# THE PROBLEM:
When a line of the entries below contains "interactable", it counts once; state how many such lines there are and nothing else.

SOURCE MATERIAL START

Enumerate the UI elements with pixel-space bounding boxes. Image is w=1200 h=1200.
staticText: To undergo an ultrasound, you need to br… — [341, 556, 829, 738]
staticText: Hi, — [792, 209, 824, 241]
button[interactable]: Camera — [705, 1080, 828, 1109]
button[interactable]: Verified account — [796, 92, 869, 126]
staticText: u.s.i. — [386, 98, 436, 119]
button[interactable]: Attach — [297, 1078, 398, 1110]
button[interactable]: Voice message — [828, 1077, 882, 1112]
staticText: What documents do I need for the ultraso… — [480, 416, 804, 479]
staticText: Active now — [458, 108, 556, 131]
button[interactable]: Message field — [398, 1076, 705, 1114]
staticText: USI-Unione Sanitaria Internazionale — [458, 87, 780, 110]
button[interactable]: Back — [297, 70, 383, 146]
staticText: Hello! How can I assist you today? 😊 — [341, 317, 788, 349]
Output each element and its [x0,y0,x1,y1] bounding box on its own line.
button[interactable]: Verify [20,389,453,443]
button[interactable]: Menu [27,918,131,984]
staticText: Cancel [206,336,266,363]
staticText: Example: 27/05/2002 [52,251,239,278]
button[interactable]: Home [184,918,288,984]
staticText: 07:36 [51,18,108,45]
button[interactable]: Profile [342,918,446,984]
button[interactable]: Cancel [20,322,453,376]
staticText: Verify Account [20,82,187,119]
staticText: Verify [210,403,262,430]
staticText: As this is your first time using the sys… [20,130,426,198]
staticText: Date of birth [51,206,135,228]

SOURCE MATERIAL END

# EXERCISE RESULT:
11